[Document layout analysis data]
——————
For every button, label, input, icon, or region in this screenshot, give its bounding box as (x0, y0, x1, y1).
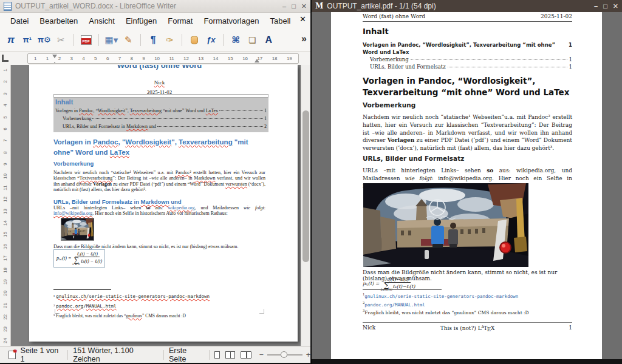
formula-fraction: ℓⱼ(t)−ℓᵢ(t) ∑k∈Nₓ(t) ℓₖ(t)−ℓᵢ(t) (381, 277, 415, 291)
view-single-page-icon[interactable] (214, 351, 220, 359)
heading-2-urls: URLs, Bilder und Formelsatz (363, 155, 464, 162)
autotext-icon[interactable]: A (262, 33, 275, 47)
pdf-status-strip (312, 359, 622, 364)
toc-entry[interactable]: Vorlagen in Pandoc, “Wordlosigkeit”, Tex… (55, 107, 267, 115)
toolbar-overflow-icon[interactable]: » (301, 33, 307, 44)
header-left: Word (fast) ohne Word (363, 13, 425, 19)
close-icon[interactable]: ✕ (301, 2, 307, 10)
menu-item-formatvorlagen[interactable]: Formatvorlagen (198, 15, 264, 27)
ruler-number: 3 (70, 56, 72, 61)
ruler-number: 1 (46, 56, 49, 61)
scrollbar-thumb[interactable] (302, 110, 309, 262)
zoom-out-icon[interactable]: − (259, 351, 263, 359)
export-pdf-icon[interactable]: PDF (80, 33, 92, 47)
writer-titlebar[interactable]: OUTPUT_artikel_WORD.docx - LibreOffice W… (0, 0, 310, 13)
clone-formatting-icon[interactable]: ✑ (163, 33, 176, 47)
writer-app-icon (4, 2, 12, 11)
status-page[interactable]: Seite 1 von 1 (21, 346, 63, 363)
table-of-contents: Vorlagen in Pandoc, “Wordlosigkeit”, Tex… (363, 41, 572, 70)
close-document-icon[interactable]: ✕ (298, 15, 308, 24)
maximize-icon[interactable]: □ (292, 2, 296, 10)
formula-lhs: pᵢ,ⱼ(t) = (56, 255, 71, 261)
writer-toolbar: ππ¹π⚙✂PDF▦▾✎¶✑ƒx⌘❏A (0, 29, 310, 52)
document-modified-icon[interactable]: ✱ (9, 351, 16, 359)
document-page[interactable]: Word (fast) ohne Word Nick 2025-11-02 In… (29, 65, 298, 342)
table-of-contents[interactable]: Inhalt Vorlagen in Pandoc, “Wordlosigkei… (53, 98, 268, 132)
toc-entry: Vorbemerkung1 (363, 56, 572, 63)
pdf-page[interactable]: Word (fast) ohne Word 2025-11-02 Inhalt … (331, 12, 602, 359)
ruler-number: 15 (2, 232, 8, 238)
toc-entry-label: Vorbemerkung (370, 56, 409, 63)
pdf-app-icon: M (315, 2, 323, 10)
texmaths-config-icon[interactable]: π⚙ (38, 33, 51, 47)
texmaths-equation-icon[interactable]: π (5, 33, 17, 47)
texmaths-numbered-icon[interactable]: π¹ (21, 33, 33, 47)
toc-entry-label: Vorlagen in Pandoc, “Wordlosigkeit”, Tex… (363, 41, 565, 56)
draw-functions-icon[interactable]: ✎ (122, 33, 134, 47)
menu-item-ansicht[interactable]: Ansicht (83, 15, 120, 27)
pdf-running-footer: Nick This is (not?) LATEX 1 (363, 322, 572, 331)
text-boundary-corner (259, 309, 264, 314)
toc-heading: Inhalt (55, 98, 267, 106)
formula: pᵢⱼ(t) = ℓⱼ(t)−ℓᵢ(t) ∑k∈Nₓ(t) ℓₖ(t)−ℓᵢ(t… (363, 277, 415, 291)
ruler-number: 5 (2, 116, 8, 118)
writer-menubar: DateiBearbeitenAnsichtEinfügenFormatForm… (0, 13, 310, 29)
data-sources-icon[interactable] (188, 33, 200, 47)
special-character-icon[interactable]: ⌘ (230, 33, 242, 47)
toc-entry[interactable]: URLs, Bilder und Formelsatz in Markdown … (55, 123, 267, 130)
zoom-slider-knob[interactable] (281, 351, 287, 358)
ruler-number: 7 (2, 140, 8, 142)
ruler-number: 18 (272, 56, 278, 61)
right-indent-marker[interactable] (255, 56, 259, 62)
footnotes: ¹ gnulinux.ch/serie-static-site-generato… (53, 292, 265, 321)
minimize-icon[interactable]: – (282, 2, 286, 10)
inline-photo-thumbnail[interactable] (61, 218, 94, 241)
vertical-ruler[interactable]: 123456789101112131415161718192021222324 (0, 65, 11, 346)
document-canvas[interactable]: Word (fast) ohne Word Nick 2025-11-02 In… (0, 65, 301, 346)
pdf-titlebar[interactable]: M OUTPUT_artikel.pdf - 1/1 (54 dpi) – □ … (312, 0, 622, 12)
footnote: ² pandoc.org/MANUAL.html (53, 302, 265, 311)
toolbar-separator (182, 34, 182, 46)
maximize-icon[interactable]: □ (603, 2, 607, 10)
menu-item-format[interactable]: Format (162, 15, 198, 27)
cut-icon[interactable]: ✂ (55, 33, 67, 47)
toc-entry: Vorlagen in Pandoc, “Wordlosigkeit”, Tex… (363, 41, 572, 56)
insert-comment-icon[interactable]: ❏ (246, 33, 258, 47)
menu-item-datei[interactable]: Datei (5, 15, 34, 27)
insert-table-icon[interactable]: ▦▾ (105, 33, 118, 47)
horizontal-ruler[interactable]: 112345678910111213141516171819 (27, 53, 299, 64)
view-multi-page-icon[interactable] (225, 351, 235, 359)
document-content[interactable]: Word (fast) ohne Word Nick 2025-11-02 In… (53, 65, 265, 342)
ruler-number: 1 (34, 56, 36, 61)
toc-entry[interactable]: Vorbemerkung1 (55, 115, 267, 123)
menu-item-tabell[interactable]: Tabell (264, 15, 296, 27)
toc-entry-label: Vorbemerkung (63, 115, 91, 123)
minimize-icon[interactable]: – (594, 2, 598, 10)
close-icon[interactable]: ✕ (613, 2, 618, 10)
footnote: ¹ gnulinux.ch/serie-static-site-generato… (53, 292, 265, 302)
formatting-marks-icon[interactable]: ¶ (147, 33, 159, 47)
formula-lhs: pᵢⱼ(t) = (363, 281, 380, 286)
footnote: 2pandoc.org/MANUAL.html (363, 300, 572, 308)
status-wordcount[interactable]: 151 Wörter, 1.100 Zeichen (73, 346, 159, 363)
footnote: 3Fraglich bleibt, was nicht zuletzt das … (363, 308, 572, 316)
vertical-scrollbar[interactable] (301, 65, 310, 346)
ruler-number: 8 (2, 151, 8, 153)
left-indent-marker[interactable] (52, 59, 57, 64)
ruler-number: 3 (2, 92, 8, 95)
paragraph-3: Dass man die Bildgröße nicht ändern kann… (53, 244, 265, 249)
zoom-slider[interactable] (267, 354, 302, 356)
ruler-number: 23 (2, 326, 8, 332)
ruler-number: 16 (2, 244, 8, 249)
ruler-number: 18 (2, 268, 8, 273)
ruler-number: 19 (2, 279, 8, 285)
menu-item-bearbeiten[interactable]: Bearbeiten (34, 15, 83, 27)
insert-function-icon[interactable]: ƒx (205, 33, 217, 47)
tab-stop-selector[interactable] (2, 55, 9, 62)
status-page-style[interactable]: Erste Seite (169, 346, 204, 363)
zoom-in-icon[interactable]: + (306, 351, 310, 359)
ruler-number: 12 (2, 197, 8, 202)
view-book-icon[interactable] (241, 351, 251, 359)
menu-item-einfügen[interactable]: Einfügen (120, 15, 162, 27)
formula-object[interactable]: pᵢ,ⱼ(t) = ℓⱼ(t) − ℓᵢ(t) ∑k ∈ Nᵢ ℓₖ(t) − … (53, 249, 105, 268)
——————
- _To do_
When you transcribe the lines above, keep every word exact but leave the pictures behind.

- _Reply_
For every button, label, input, icon, or region in this screenshot, give its bounding box as (x0, y0, x1, y1).
formula-fraction: ℓⱼ(t)−ℓᵢ(t) ∑k∈Nₓ(t) ℓₖ(t)−ℓᵢ(t) (381, 277, 415, 291)
view-single-page-icon[interactable] (214, 351, 220, 359)
heading-2-urls: URLs, Bilder und Formelsatz (363, 155, 464, 162)
autotext-icon[interactable]: A (262, 33, 275, 47)
pdf-status-strip (312, 359, 622, 364)
toc-entry[interactable]: Vorlagen in Pandoc, “Wordlosigkeit”, Tex… (55, 107, 267, 115)
toolbar-overflow-icon[interactable]: » (301, 33, 307, 44)
header-left: Word (fast) ohne Word (363, 13, 425, 19)
close-icon[interactable]: ✕ (301, 2, 307, 10)
menu-item-formatvorlagen[interactable]: Formatvorlagen (198, 15, 264, 27)
ruler-number: 3 (70, 56, 72, 61)
ruler-number: 1 (46, 56, 49, 61)
scrollbar-thumb[interactable] (302, 110, 309, 262)
zoom-out-icon[interactable]: − (259, 351, 263, 359)
export-pdf-icon[interactable]: PDF (80, 33, 92, 47)
writer-titlebar[interactable]: OUTPUT_artikel_WORD.docx - LibreOffice W… (0, 0, 310, 13)
clone-formatting-icon[interactable]: ✑ (163, 33, 176, 47)
writer-app-icon (4, 2, 12, 11)
status-page[interactable]: Seite 1 von 1 (21, 346, 63, 363)
table-of-contents: Vorlagen in Pandoc, “Wordlosigkeit”, Tex… (363, 41, 572, 70)
close-document-icon[interactable]: ✕ (298, 15, 308, 24)
maximize-icon[interactable]: □ (292, 2, 296, 10)
formula-lhs: pᵢ,ⱼ(t) = (56, 255, 71, 261)
writer-toolbar: ππ¹π⚙✂PDF▦▾✎¶✑ƒx⌘❏A (0, 29, 310, 52)
document-modified-icon[interactable]: ✱ (9, 351, 16, 359)
document-page[interactable]: Word (fast) ohne Word Nick 2025-11-02 In… (29, 65, 298, 342)
table-of-contents[interactable]: Inhalt Vorlagen in Pandoc, “Wordlosigkei… (53, 98, 268, 132)
toc-entry: Vorbemerkung1 (363, 56, 572, 63)
pdf-page[interactable]: Word (fast) ohne Word 2025-11-02 Inhalt … (331, 12, 602, 359)
ruler-number: 15 (2, 232, 8, 238)
toc-entry-label: Vorbemerkung (370, 56, 409, 63)
pdf-app-icon: M (315, 2, 323, 10)
texmaths-config-icon[interactable]: π⚙ (38, 33, 51, 47)
texmaths-equation-icon[interactable]: π (5, 33, 17, 47)
texmaths-numbered-icon[interactable]: π¹ (21, 33, 33, 47)
toc-entry-label: Vorlagen in Pandoc, “Wordlosigkeit”, Tex… (363, 41, 565, 56)
draw-functions-icon[interactable]: ✎ (122, 33, 134, 47)
menu-item-ansicht[interactable]: Ansicht (83, 15, 120, 27)
pdf-running-footer: Nick This is (not?) LATEX 1 (363, 322, 572, 331)
text-boundary-corner (259, 309, 264, 314)
toc-heading: Inhalt (55, 98, 267, 106)
formula: pᵢⱼ(t) = ℓⱼ(t)−ℓᵢ(t) ∑k∈Nₓ(t) ℓₖ(t)−ℓᵢ(t… (363, 277, 415, 291)
ruler-number: 5 (2, 116, 8, 118)
writer-menubar: DateiBearbeitenAnsichtEinfügenFormatForm… (0, 13, 310, 29)
data-sources-icon[interactable] (188, 33, 200, 47)
special-character-icon[interactable]: ⌘ (230, 33, 242, 47)
toc-entry[interactable]: URLs, Bilder und Formelsatz in Markdown … (55, 123, 267, 130)
zoom-slider-knob[interactable] (281, 351, 287, 358)
ruler-number: 7 (2, 140, 8, 142)
ruler-number: 18 (272, 56, 278, 61)
right-indent-marker[interactable] (255, 56, 259, 62)
footnotes: ¹ gnulinux.ch/serie-static-site-generato… (53, 292, 265, 321)
minimize-icon[interactable]: – (282, 2, 286, 10)
inline-photo-thumbnail[interactable] (61, 218, 94, 241)
vertical-ruler[interactable]: 123456789101112131415161718192021222324 (0, 65, 11, 346)
document-canvas[interactable]: Word (fast) ohne Word Nick 2025-11-02 In… (0, 65, 301, 346)
pdf-titlebar[interactable]: M OUTPUT_artikel.pdf - 1/1 (54 dpi) – □ … (312, 0, 622, 12)
footnote: ² pandoc.org/MANUAL.html (53, 302, 265, 311)
toolbar-separator (182, 34, 182, 46)
maximize-icon[interactable]: □ (603, 2, 607, 10)
menu-item-format[interactable]: Format (162, 15, 198, 27)
cut-icon[interactable]: ✂ (55, 33, 67, 47)
toc-entry: Vorlagen in Pandoc, “Wordlosigkeit”, Tex… (363, 41, 572, 56)
insert-comment-icon[interactable]: ❏ (246, 33, 258, 47)
menu-item-datei[interactable]: Datei (5, 15, 34, 27)
insert-table-icon[interactable]: ▦▾ (105, 33, 118, 47)
horizontal-ruler[interactable]: 112345678910111213141516171819 (27, 53, 299, 64)
view-multi-page-icon[interactable] (225, 351, 235, 359)
document-content[interactable]: Word (fast) ohne Word Nick 2025-11-02 In… (53, 65, 265, 342)
ruler-number: 1 (34, 56, 36, 61)
toc-entry[interactable]: Vorbemerkung1 (55, 115, 267, 123)
menu-item-tabell[interactable]: Tabell (264, 15, 296, 27)
toc-entry-label: Vorbemerkung (63, 115, 91, 123)
minimize-icon[interactable]: – (594, 2, 598, 10)
close-icon[interactable]: ✕ (613, 2, 618, 10)
footnote: ¹ gnulinux.ch/serie-static-site-generato… (53, 292, 265, 302)
formatting-marks-icon[interactable]: ¶ (147, 33, 159, 47)
formula-lhs: pᵢⱼ(t) = (363, 281, 380, 286)
footnote: 2pandoc.org/MANUAL.html (363, 300, 572, 308)
status-wordcount[interactable]: 151 Wörter, 1.100 Zeichen (73, 346, 159, 363)
footnote: 3Fraglich bleibt, was nicht zuletzt das … (363, 308, 572, 316)
vertical-scrollbar[interactable] (301, 65, 310, 346)
ruler-number: 8 (2, 151, 8, 153)
left-indent-marker[interactable] (52, 59, 57, 64)
ruler-number: 3 (2, 92, 8, 95)
paragraph-3: Dass man die Bildgröße nicht ändern kann… (53, 244, 265, 249)
zoom-slider[interactable] (267, 354, 302, 356)
ruler-number: 23 (2, 326, 8, 332)
ruler-number: 16 (2, 244, 8, 249)
ruler-number: 18 (2, 268, 8, 273)
ruler-number: 19 (2, 279, 8, 285)
menu-item-bearbeiten[interactable]: Bearbeiten (34, 15, 83, 27)
insert-function-icon[interactable]: ƒx (205, 33, 217, 47)
tab-stop-selector[interactable] (2, 55, 9, 62)
status-page-style[interactable]: Erste Seite (169, 346, 204, 363)
zoom-in-icon[interactable]: + (306, 351, 310, 359)
ruler-number: 12 (2, 197, 8, 202)
view-book-icon[interactable] (241, 351, 251, 359)
menu-item-einfügen[interactable]: Einfügen (120, 15, 162, 27)
formula-object[interactable]: pᵢ,ⱼ(t) = ℓⱼ(t) − ℓᵢ(t) ∑k ∈ Nᵢ ℓₖ(t) − … (53, 249, 105, 268)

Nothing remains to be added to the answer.